A sad realization is that in Atlanta, Washington DC, and even in Fayetteville NC, the black leadership class (which effectively acts as a buffer class) is holding up systems that perpetuate mass incarceration and harm. In fact, since 2020, elected officials almost everywhere have doubled down on local tools of authoritarianism and increased funding for police. The fight to confront this challenge will be hyper-local and it’s on each one of us to build local power to impact the outcomes.

In the words of Dr. Ruha Benjamin:

“Black faces in high places are not going to save us. Just look at the Black proponents of Cop City in Atlanta’s leadership class. Just look at the Black woman’s hand — Ambassador at the UN — voting against a ceasefire in Gaza. That is, our Blackness and our womanness are not in themselves trustworthy if we allow ourselves to be conscripted into positions of power that maintain the oppressive status quo.”

This is so much bigger than the Community Safety policy.

We must build popular education models that clearly make connections between settler colonial violence, state oppression and the subjugation of black and brown communities locally, nationally and globally.

We must reject the passive acceptance of systems that criminalize the existence of poor and unhoused people.

We must reject passive acceptance of an infinitely extractive economic system that shows no sign of recognizing that this planet has limited resources.

We must reject passive acceptance of systems driven by morally bankrupt state terror that would ruthlessly target our immigrant neighbors and attempt to erase our trans kindred.

We must absolutely reject passive acceptance of systems that would unapologetically perpetrate a genocide of more than 50,000 people in plain sight of the entire world!

We must move forward with the understanding that unless we generate and find courage to organize and resist- these systems will be the destruction of us all.

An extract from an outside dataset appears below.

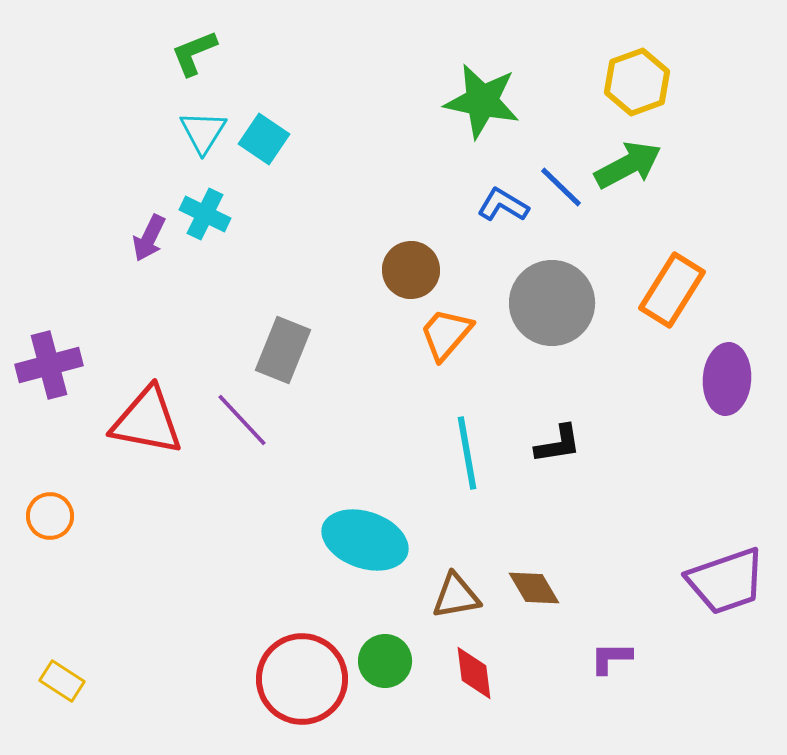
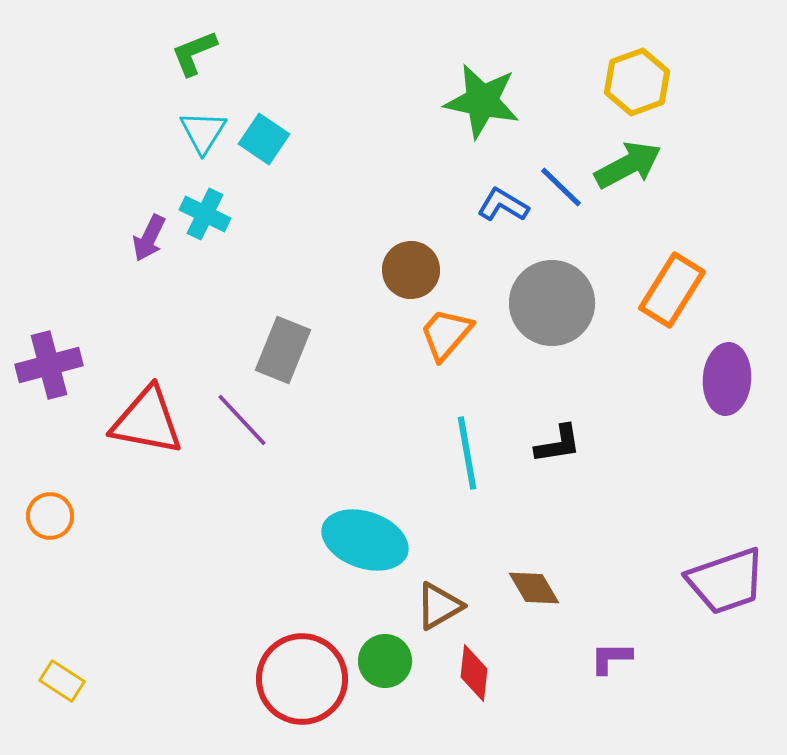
brown triangle: moved 17 px left, 10 px down; rotated 20 degrees counterclockwise
red diamond: rotated 14 degrees clockwise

I encourage all of us to stay grounded in that truth and take inspired action to right that which you know is wrong. This is exclusively a national fight- we must start at home in our local communities. Let’s continue to hold a revolutionary spirit of disruptive peace intertwined with imaginative ambition that is already in our DNA. A spirit nurtured by our movement elders and fed by us all. It will continue to spread.

Remember that courage invites courage. In the words of Sister Mariame Kaba: ‘We Do This Till We Free Us.’ All of us or none of us. Thank you.